También estaba feliz de compartir chismes de una manera franca y generalmente muy divertida, particularmente sobre el diputado que el partido le había proporcionado cuando era líder del partido: el ex diputado laborista y más tarde diputado nacionalista por Govan, Jim Sillars.
Y se vio involucrado en hablar de su exilio del SNP, cuando fue expulsado del partido a principios de los años 1980 por ser miembro del Grupo 79, una organización socialista y republicana prohibida por la dirección.
También hubo momentos estridentes. Una tarde de verano pasé unas horas infructuosas en el Strangers Bar intentando entablar una conversación amistosa con una de las colegas del partido de Salmond en la Cámara de los Comunes, Annabel Ewing, ahora diputada nacionalista. Annabel era inteligente y educada, pero era el tipo de nacionalista a quien David Cairns, el difunto diputado por Inverclyde, le dijo una vez: “¡Buenos días!”. Con ‘¿bien? ¡¿De qué sirve vivir bajo el yugo de los ingleses?!
Sin embargo, después de un tiempo de intentar entablar una pequeña charla y, a cambio, de verme obligado a defender los despreciables planes imperialistas de Gran Bretaña en Escocia, me rendí y me fui a casa.
Alex y yo estábamos alojados en Dolphin Square en Pimlico en ese momento, así que acordamos compartir un taxi.
‘Trabajo duro Annabelle, ¿no?’ Le dije mientras el coche se alejaba de la Plaza del Parlamento.
‘¿Qué esperas?’, respondió Alex. ‘¡Él es un Ummin!’
Luego, tras una pausa reflexiva, añadió: “Peor que eso: ¡es un Ewing!”.
La rivalidad interna del partido en el SNP fue y sigue siendo un misterio para mí.
Cuando llegamos a Dolphin Square, todo empezó razonablemente y en el bar del hotel siguieron más whisky, más chismes y más bromas.
Alex comparte su reputación como maestro de los medios y se complace en compartir algunos consejos sobre cómo seguir su ejemplo.
Desde que fue elegido diputado por primera vez, tenía la costumbre de caminar hasta la estación Victoria la última noche y recoger la primera edición de todos los periódicos del día siguiente.
Luego se sentaba en su apartamento o en su habitación de hotel digiriendo las historias políticas, luego llamaba a varias redacciones de radio y televisión y preguntaba si querían que apareciera en su programa a la mañana siguiente para discutir lo que apareciera en los titulares del día.
Cuando apareció, compuso un puñado de comentarios que dirigió expertamente a sus oponentes, estuvieran o no en el estudio con él.
Lamentablemente, la carrera posparlamentaria de Alex eclipsó su legado político y planteó serias dudas sobre su juicio.
¿Realmente tuvo que aceptar el chelín de Vladimir Putin y aceptar presentar un programa diario en RT, el canal financiado por el estado ruso?

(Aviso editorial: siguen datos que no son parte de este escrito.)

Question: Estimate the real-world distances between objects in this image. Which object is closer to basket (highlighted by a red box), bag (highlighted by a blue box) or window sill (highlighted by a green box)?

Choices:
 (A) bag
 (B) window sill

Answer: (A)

Y en vísperas de las elecciones de Holyrood en 2021, la líder del SNP, Nicola Sturgeon, fundadora del rival nacionalista Partido Alba, parecía una pequeña venganza por la “traición” que sufrió durante una investigación policial sobre las acusaciones de agresión sexual contra su sucesor (y de las cuales posteriormente fue absuelto).
Pero incluso esos errores difícilmente pueden erosionar sus logros.

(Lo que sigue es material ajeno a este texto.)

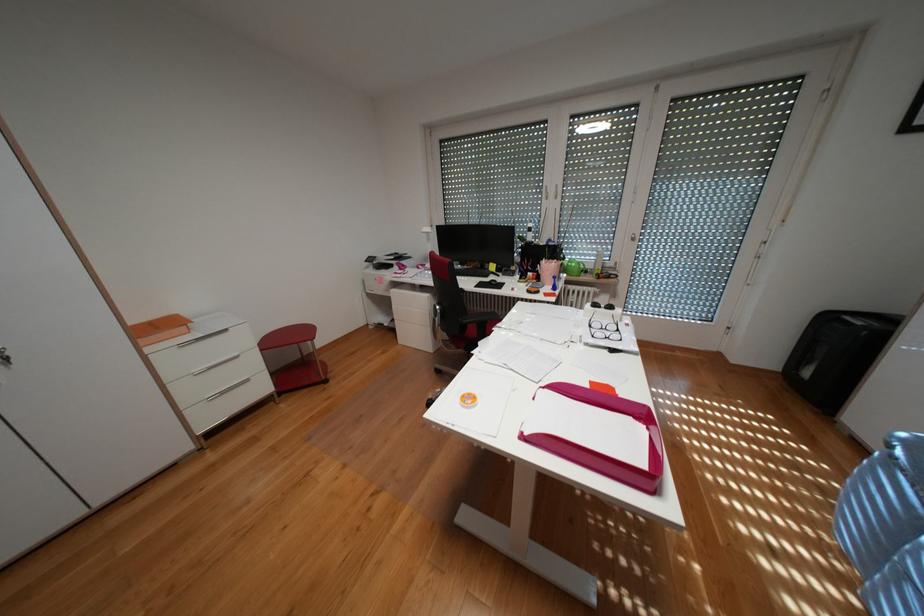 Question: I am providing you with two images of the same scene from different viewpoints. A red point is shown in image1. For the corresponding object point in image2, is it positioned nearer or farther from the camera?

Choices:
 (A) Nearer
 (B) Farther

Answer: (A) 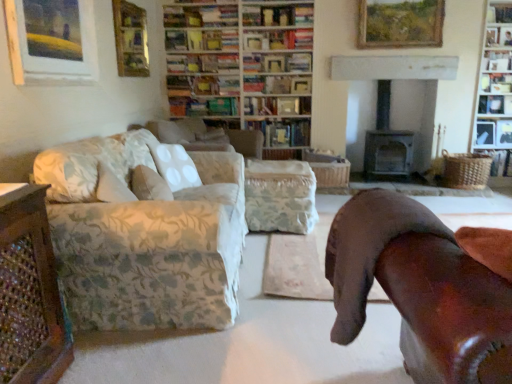 Question: From the image's perspective, is brown leather chair at right below wooden picture frame at upper left, the fourth picture frame from the back?

Choices:
 (A) no
 (B) yes

Answer: (B)

Question: Is brown leather chair at right taller than wooden picture frame at upper left, the fourth picture frame from the back?

Choices:
 (A) no
 (B) yes

Answer: (B)

Question: Can you confirm if brown leather chair at right is smaller than wooden picture frame at upper left, the 4th picture frame from the right?

Choices:
 (A) yes
 (B) no

Answer: (B)

Question: Is brown leather chair at right far away from wooden picture frame at upper left, the first picture frame when ordered from front to back?

Choices:
 (A) yes
 (B) no

Answer: (A)

Question: Is brown leather chair at right looking in the opposite direction of wooden picture frame at upper left, the 4th picture frame from the right?

Choices:
 (A) yes
 (B) no

Answer: (B)

Question: From a real-world perspective, relative to wooden bookshelf at upper center, arranged as the second bookcase when viewed from the right, is brown leather chair at right vertically above or below?

Choices:
 (A) above
 (B) below

Answer: (B)

Question: Based on their positions, is brown leather chair at right located to the left or right of wooden bookshelf at upper center, which appears as the first bookcase when viewed from the left?

Choices:
 (A) right
 (B) left

Answer: (A)

Question: From their relative heights in the image, would you say brown leather chair at right is taller or shorter than wooden bookshelf at upper center, which appears as the first bookcase when viewed from the left?

Choices:
 (A) tall
 (B) short

Answer: (B)

Question: In the image, is brown leather chair at right positioned in front of or behind wooden bookshelf at upper center, arranged as the second bookcase when viewed from the right?

Choices:
 (A) behind
 (B) front

Answer: (B)

Question: Is wooden picture frame at upper left, positioned as the second picture frame in front-to-back order, inside the boundaries of wooden picture frame at upper center, the third picture frame positioned from the front, or outside?

Choices:
 (A) inside
 (B) outside

Answer: (B)

Question: Based on their positions, is wooden picture frame at upper left, the third picture frame positioned from the back, located to the left or right of wooden picture frame at upper center, marked as the 2th picture frame in a back-to-front arrangement?

Choices:
 (A) right
 (B) left

Answer: (B)

Question: Looking at the image, does wooden picture frame at upper left, the 3th picture frame viewed from the right, seem bigger or smaller compared to wooden picture frame at upper center, which is counted as the third picture frame, starting from the left?

Choices:
 (A) big
 (B) small

Answer: (B)

Question: From a real-world perspective, is wooden picture frame at upper left, arranged as the second picture frame when viewed from the left, physically located above or below wooden picture frame at upper center, the third picture frame positioned from the front?

Choices:
 (A) above
 (B) below

Answer: (B)

Question: From the image's perspective, relative to wooden picture frame at upper left, the third picture frame positioned from the back, is woven brown basket at right, the first book from the right, above or below?

Choices:
 (A) above
 (B) below

Answer: (B)

Question: Looking at their shapes, would you say woven brown basket at right, the first book from the right, is wider or thinner than wooden picture frame at upper left, positioned as the second picture frame in front-to-back order?

Choices:
 (A) thin
 (B) wide

Answer: (B)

Se apropió de todo el plan de devolución creado por sus oponentes y lo utilizó para sus propios fines.
Obligó al gobierno del Reino Unido a darle lo único que su partido anhelaba pero temía nunca conseguir: un referéndum sobre la independencia.
Y estuvo más cerca de ganar esa votación de lo que nadie -excepto el propio Alex- esperaba.
No pretendo ser un amigo cercano de Alex, pero estoy feliz de tener el recuerdo de un colega de un hombre que será venerado como un gigante político no sólo del movimiento independentista en Escocia, sino de la historia escocesa.